> [TASK OBJECTIVE]: In the records below, work out how many lines hold the word "drive". Report the number alone.

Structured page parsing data
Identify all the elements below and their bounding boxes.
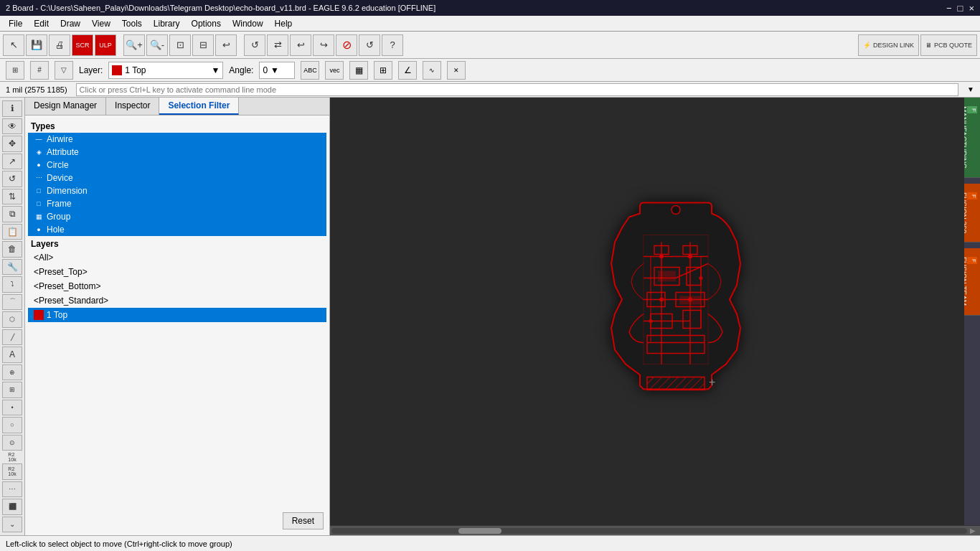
layer-all[interactable]: <All>	[28, 250, 326, 265]
maximize-btn[interactable]: □	[958, 3, 963, 14]
zoom-out-btn[interactable]: 🔍-	[146, 34, 168, 56]
eye-btn[interactable]: 👁	[2, 118, 22, 135]
redo-btn[interactable]: ↪	[313, 34, 334, 56]
type-attribute[interactable]: ◈ Attribute	[28, 146, 326, 159]
fusion360-panel-btn[interactable]: F FUSION 360	[964, 184, 980, 242]
menu-draw[interactable]: Draw	[55, 17, 86, 30]
pcb-quote-btn[interactable]: 🖥 PCB QUOTE	[920, 34, 977, 56]
angle-dropdown[interactable]: 0 ▼	[259, 62, 295, 79]
undo-btn[interactable]: ↩	[290, 34, 311, 56]
zoom-fit-btn[interactable]: ⊡	[169, 34, 191, 56]
reset-button[interactable]: Reset	[283, 512, 324, 529]
selection-filter-footer: Reset	[25, 507, 329, 535]
via-tool[interactable]: ⊙	[2, 435, 22, 451]
wire-tool[interactable]: ⤵	[2, 276, 22, 293]
tab-selection-filter[interactable]: Selection Filter	[159, 98, 239, 115]
canvas-area[interactable]: +	[330, 98, 964, 525]
arrow-tool[interactable]: ↗	[2, 154, 22, 170]
mirror-btn[interactable]: ⇄	[267, 34, 288, 56]
print-btn[interactable]: 🖨	[49, 34, 70, 56]
tab-design-manager[interactable]: Design Manager	[25, 98, 106, 115]
menu-window[interactable]: Window	[227, 17, 269, 30]
zoom-last-btn[interactable]: ↩	[215, 34, 237, 56]
text-btn[interactable]: ABC	[301, 61, 319, 80]
layer-1-top[interactable]: 1 Top	[28, 308, 326, 322]
close-btn[interactable]: ×	[969, 3, 974, 14]
type-device[interactable]: ⋯ Device	[28, 171, 326, 184]
bus-tool[interactable]: ⊞	[2, 382, 22, 398]
save-btn[interactable]: 💾	[26, 34, 47, 56]
junction-tool[interactable]: •	[2, 400, 22, 416]
type-group-label: Group	[47, 212, 70, 222]
net-tool[interactable]: ⊕	[2, 364, 22, 381]
menu-options[interactable]: Options	[186, 17, 227, 30]
arc-tool[interactable]: ⌒	[2, 294, 22, 311]
grid-view-btn2[interactable]: ⊞	[374, 61, 392, 80]
r2-btn[interactable]: R210k	[2, 463, 22, 480]
type-circle[interactable]: ● Circle	[28, 159, 326, 171]
menu-file[interactable]: File	[3, 17, 28, 30]
ulp-btn[interactable]: ULP	[95, 34, 116, 56]
repeat-btn[interactable]: ↺	[359, 34, 380, 56]
canvas-scrollbar[interactable]: ▶	[330, 525, 980, 535]
design-link-btn[interactable]: ⚡ DESIGN LINK	[858, 34, 919, 56]
stop-btn[interactable]: ⊘	[336, 34, 357, 56]
vec-text-btn[interactable]: vec	[325, 61, 344, 80]
command-input[interactable]	[76, 83, 958, 96]
menu-edit[interactable]: Edit	[28, 17, 55, 30]
layer-preset-top[interactable]: <Preset_Top>	[28, 265, 326, 279]
scr-btn[interactable]: SCR	[72, 34, 93, 56]
down-btn[interactable]: ⌄	[2, 517, 22, 533]
more-btn[interactable]: ⋯	[2, 481, 22, 498]
tab-inspector[interactable]: Inspector	[106, 98, 159, 115]
angle-value: 0	[263, 65, 268, 75]
grid-btn[interactable]: #	[30, 61, 49, 80]
scroll-thumb[interactable]	[458, 528, 501, 534]
copy-tool[interactable]: ⧉	[2, 206, 22, 222]
zoom-in-btn[interactable]: 🔍+	[123, 34, 145, 56]
info-btn[interactable]: ℹ	[2, 100, 22, 117]
pcb-svg	[604, 199, 748, 422]
type-airwire[interactable]: — Airwire	[28, 133, 326, 146]
angle-toggle-btn[interactable]: ∠	[398, 61, 417, 80]
wrench-tool[interactable]: 🔧	[2, 259, 22, 276]
delete-tool[interactable]: 🗑	[2, 241, 22, 258]
line-tool[interactable]: ╱	[2, 329, 22, 346]
manufacturing-panel-btn[interactable]: F MANUFACTURING	[964, 98, 980, 178]
filter-btn[interactable]: ▽	[55, 61, 73, 80]
help-btn[interactable]: ?	[382, 34, 403, 56]
layer-toggle-btn[interactable]: ⊞	[6, 61, 24, 80]
menu-help[interactable]: Help	[269, 17, 298, 30]
svg-point-1	[672, 206, 680, 215]
layer-preset-standard[interactable]: <Preset_Standard>	[28, 293, 326, 308]
fusion-team-panel-btn[interactable]: F FUSION TEAM	[964, 248, 980, 315]
pad-tool[interactable]: ○	[2, 417, 22, 433]
chip-tool[interactable]: ⬛	[2, 499, 22, 515]
rotate-tool[interactable]: ↺	[2, 171, 22, 187]
move-btn[interactable]: ✥	[2, 136, 22, 152]
type-hole[interactable]: ● Hole	[28, 223, 326, 236]
ratsnest-btn[interactable]: ✕	[447, 61, 466, 80]
menu-view[interactable]: View	[86, 17, 116, 30]
layer-dropdown[interactable]: 1 Top ▼	[108, 62, 223, 79]
type-dimension[interactable]: □ Dimension	[28, 184, 326, 197]
pcb-board-container	[604, 199, 748, 424]
layer-preset-bottom[interactable]: <Preset_Bottom>	[28, 279, 326, 293]
dimension-icon: □	[34, 186, 44, 196]
drc-btn[interactable]: ∿	[423, 61, 441, 80]
type-frame[interactable]: □ Frame	[28, 197, 326, 210]
menu-tools[interactable]: Tools	[116, 17, 148, 30]
mirror-v-tool[interactable]: ⇅	[2, 189, 22, 205]
grid-view-btn1[interactable]: ▦	[349, 61, 368, 80]
poly-tool[interactable]: ⬡	[2, 311, 22, 328]
zoom-sel-btn[interactable]: ⊟	[192, 34, 214, 56]
layer-1-top-swatch	[34, 310, 44, 320]
menu-library[interactable]: Library	[148, 17, 186, 30]
text-tool[interactable]: A	[2, 347, 22, 363]
minimize-btn[interactable]: −	[946, 3, 952, 14]
select-tool-btn[interactable]: ↖	[3, 34, 24, 56]
paste-tool[interactable]: 📋	[2, 224, 22, 240]
scroll-arrow-right[interactable]: ▶	[967, 527, 979, 534]
rotate-btn[interactable]: ↺	[244, 34, 265, 56]
type-group[interactable]: ▦ Group	[28, 210, 326, 223]
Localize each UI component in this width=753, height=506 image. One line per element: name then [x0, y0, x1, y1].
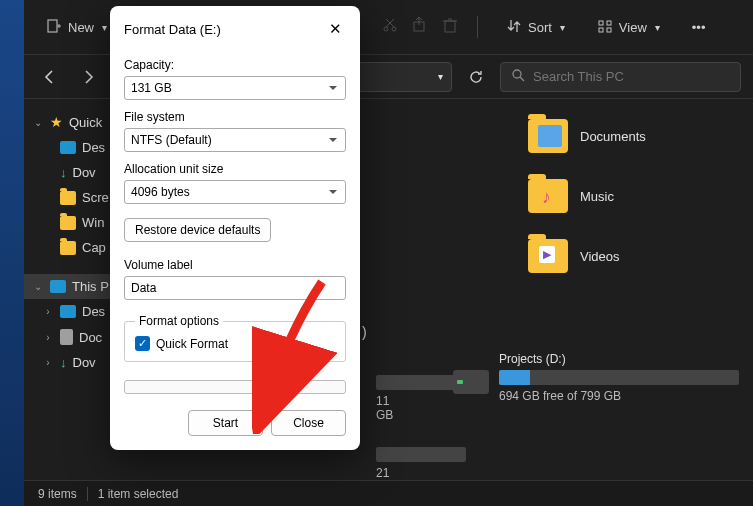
drive-bar-partial2 — [376, 447, 466, 462]
drive-free-partial2: 21 GB — [376, 466, 393, 480]
folder-icon — [60, 241, 76, 255]
folder-icon — [60, 191, 76, 205]
ellipsis-icon: ••• — [692, 20, 706, 35]
search-input[interactable] — [533, 69, 730, 84]
windows-taskbar — [0, 0, 24, 506]
chevron-down-icon: ▾ — [560, 22, 565, 33]
svg-rect-13 — [599, 28, 603, 32]
allocation-label: Allocation unit size — [124, 162, 346, 176]
format-dialog: Format Data (E:) ✕ Capacity: 131 GB File… — [110, 6, 360, 450]
svg-point-4 — [392, 27, 396, 31]
folder-documents[interactable]: Documents — [528, 119, 646, 153]
download-icon: ↓ — [60, 165, 67, 180]
status-bar: 9 items 1 item selected — [24, 480, 753, 506]
folder-icon — [528, 119, 568, 153]
svg-rect-8 — [445, 21, 455, 32]
status-selected: 1 item selected — [98, 487, 179, 501]
svg-point-15 — [513, 70, 521, 78]
sort-button[interactable]: Sort ▾ — [496, 12, 575, 43]
sort-label: Sort — [528, 20, 552, 35]
chevron-down-icon: ⌄ — [32, 281, 44, 292]
chevron-down-icon[interactable]: ▾ — [438, 71, 443, 82]
drive-icon — [453, 370, 489, 394]
new-button[interactable]: New ▾ — [36, 12, 117, 43]
svg-rect-11 — [599, 21, 603, 25]
drive-name: Projects (D:) — [499, 352, 739, 366]
drive-projects-d[interactable]: Projects (D:) 694 GB free of 799 GB — [453, 352, 739, 408]
svg-rect-14 — [607, 28, 611, 32]
dialog-title: Format Data (E:) — [124, 22, 221, 37]
capacity-select[interactable]: 131 GB — [124, 76, 346, 100]
desktop-icon — [60, 141, 76, 154]
svg-point-3 — [384, 27, 388, 31]
toolbar-divider — [477, 16, 478, 38]
volume-label-label: Volume label — [124, 258, 346, 272]
folder-icon — [528, 239, 568, 273]
cut-icon[interactable] — [381, 16, 399, 38]
start-button[interactable]: Start — [188, 410, 263, 436]
format-progress-bar — [124, 380, 346, 394]
chevron-right-icon: › — [42, 332, 54, 343]
refresh-button[interactable] — [462, 63, 490, 91]
search-icon — [511, 68, 525, 85]
drive-free-text: 694 GB free of 799 GB — [499, 389, 739, 403]
view-button[interactable]: View ▾ — [587, 12, 670, 43]
chevron-right-icon: › — [42, 357, 54, 368]
download-icon: ↓ — [60, 355, 67, 370]
new-label: New — [68, 20, 94, 35]
restore-defaults-button[interactable]: Restore device defaults — [124, 218, 271, 242]
close-icon[interactable]: ✕ — [325, 16, 346, 42]
svg-rect-0 — [48, 20, 57, 32]
status-item-count: 9 items — [38, 487, 77, 501]
filesystem-select[interactable]: NTFS (Default) — [124, 128, 346, 152]
format-options-group: Format options ✓ Quick Format — [124, 314, 346, 362]
chevron-down-icon: ▾ — [102, 22, 107, 33]
chevron-down-icon: ▾ — [655, 22, 660, 33]
drive-label-partial: ) — [362, 324, 367, 340]
folder-videos[interactable]: Videos — [528, 239, 620, 273]
forward-button[interactable] — [74, 63, 102, 91]
pc-icon — [50, 280, 66, 293]
status-divider — [87, 487, 88, 501]
new-icon — [46, 18, 62, 37]
share-icon[interactable] — [411, 16, 429, 38]
quick-format-label: Quick Format — [156, 337, 228, 351]
chevron-down-icon: ⌄ — [32, 117, 44, 128]
drive-free-partial: 11 GB — [376, 394, 393, 422]
folder-icon — [528, 179, 568, 213]
view-label: View — [619, 20, 647, 35]
svg-rect-12 — [607, 21, 611, 25]
capacity-label: Capacity: — [124, 58, 346, 72]
format-options-legend: Format options — [135, 314, 223, 328]
star-icon: ★ — [50, 114, 63, 130]
volume-label-input[interactable]: Data — [124, 276, 346, 300]
search-box[interactable] — [500, 62, 741, 92]
folder-music[interactable]: Music — [528, 179, 614, 213]
drive-capacity-bar — [499, 370, 739, 385]
more-button[interactable]: ••• — [682, 14, 716, 41]
close-button[interactable]: Close — [271, 410, 346, 436]
drive-fill — [499, 370, 530, 385]
sort-icon — [506, 18, 522, 37]
chevron-right-icon: › — [42, 306, 54, 317]
allocation-select[interactable]: 4096 bytes — [124, 180, 346, 204]
trash-icon[interactable] — [441, 16, 459, 38]
svg-line-16 — [520, 77, 524, 81]
back-button[interactable] — [36, 63, 64, 91]
desktop-icon — [60, 305, 76, 318]
folder-icon — [60, 216, 76, 230]
document-icon — [60, 329, 73, 345]
view-icon — [597, 18, 613, 37]
quick-format-checkbox[interactable]: ✓ — [135, 336, 150, 351]
filesystem-label: File system — [124, 110, 346, 124]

> [RESULT OF THE TASK]: 10